Bush will travel to Italy from Germany, where he is taking part in the June 6-8 Group of Eight summit.
The Italian visit will include talks with centre-left Premier Romano Prodi and a trip to the Vatican to meet Pope Benedict XVI.
Bush was last in Rome in June 2004, when opposition chief Silvio Berlusconi was premier and the late John Paul II was pope.
This year's trip comes after tensions between the two allies over foreign policy and other issues.
America was among allies who criticised Italy over its handling of a recent hostage case in Afghanistan.
Italian journalist Daniele Mastrogiacomo was kidnapped by the Taliban in southern Afghanistan on March 5. He was freed two weeks later in return for the release of five Taliban members held by the Afghan government.
The swap drew criticism from the US and Britain, who said it encouraged kidnappings, increased the dangers faced by NATO troops in Afghanistan and went against the long-established policy of never negotiating with terrorists. The Italian government's unusual public admission of the deal fuelled the criticism.
Another source of friction is the March 2005 death of Italian secret agent Nicola Calipari in a controversial 'friendly fire' roadblock incident in Iraq.

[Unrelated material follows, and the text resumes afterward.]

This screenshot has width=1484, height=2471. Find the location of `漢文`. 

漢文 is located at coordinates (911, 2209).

Calipari was shot and killed by US forces as he was accompanying a released Italian hostage to Baghdad airport and a US soldier has just gone on trial in Italy in absentia accused of murdering him.
Washington cleared its troops of any wrongdoing but refused to provide Italy with full details of its inquiry.

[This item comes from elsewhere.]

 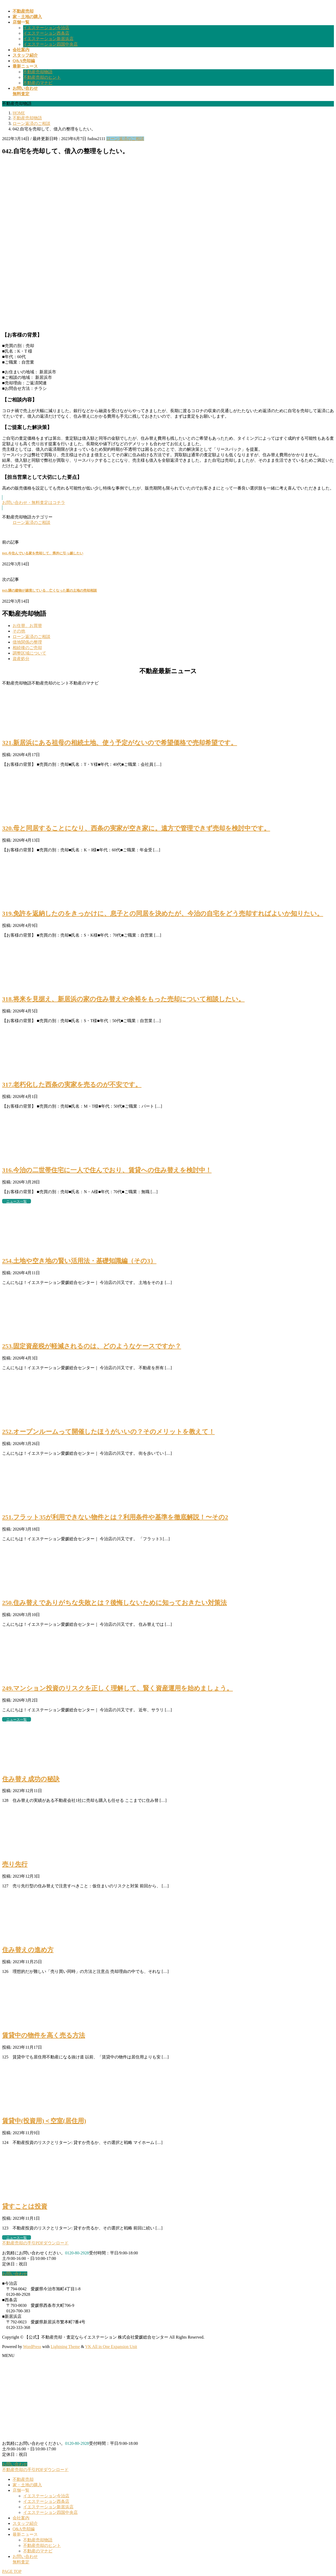 I want to click on スタッフ紹介, so click(x=25, y=2523).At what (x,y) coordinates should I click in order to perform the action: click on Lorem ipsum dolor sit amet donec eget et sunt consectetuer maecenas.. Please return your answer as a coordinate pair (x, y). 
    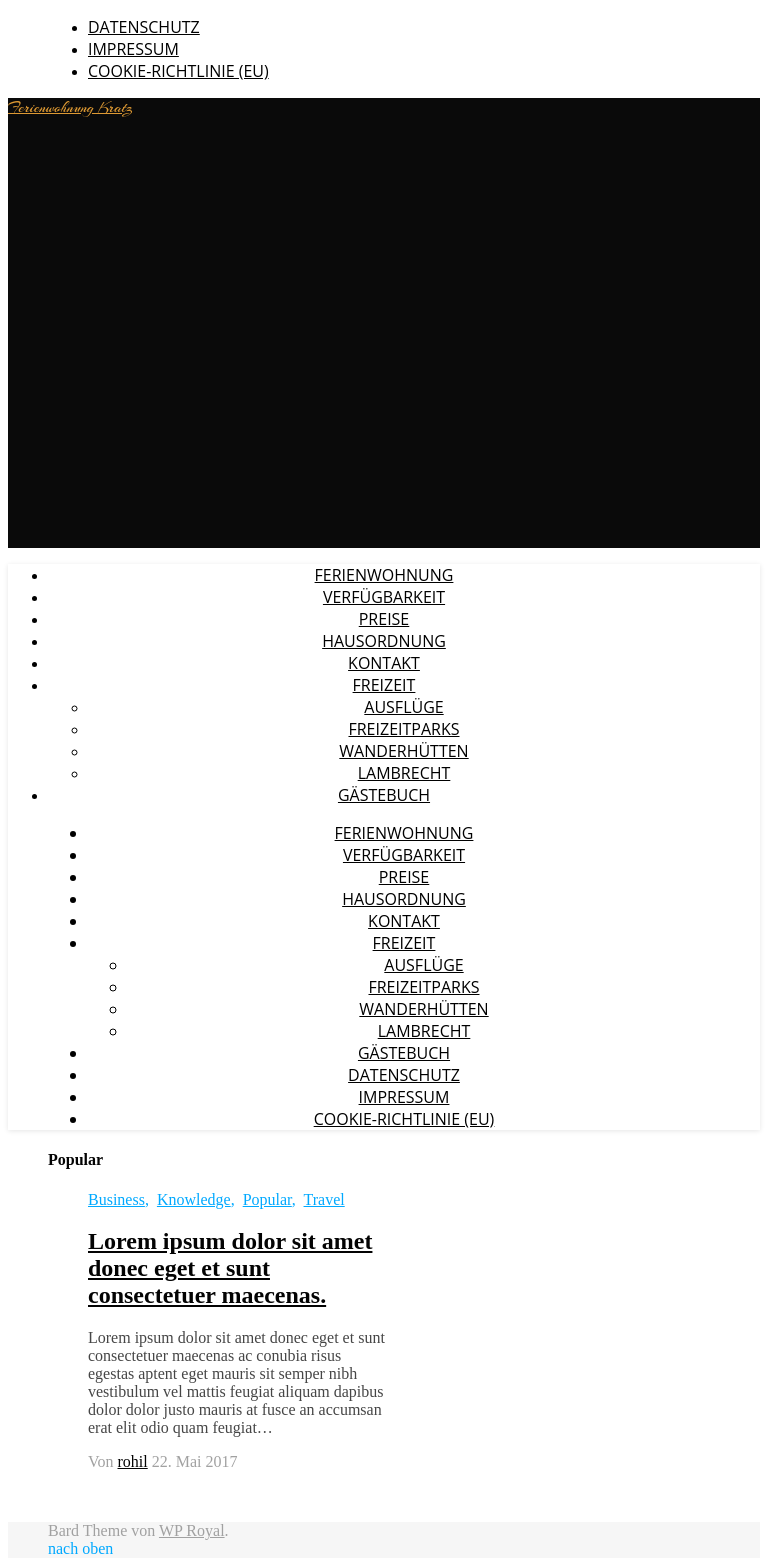
    Looking at the image, I should click on (230, 1268).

The Italian courts are also due to open a trial in June against 26 CIA operatives accused of kidnapping a Muslim cleric in Milan in February 2003.
The trial would be the first judicial examination of America's controversial rendition policy, the abduction of terrorism suspects in one country in order to have them interrogated in another.
Plans to expand an American military base in the northern city of Vicenza have also sparked tensions, drawing fierce protests from city residents and leftist elements in Prodi's coalition.
More than 70,000 people took place in a recent protest march in Vicenza against the base's expansion.
The incidents have however done nothing to dent the firm ties between Italy and the US, officials stress.
Both countries repeatedly confirmed the strength of bilateral relations in the wake of the Mastrogiacomo incident.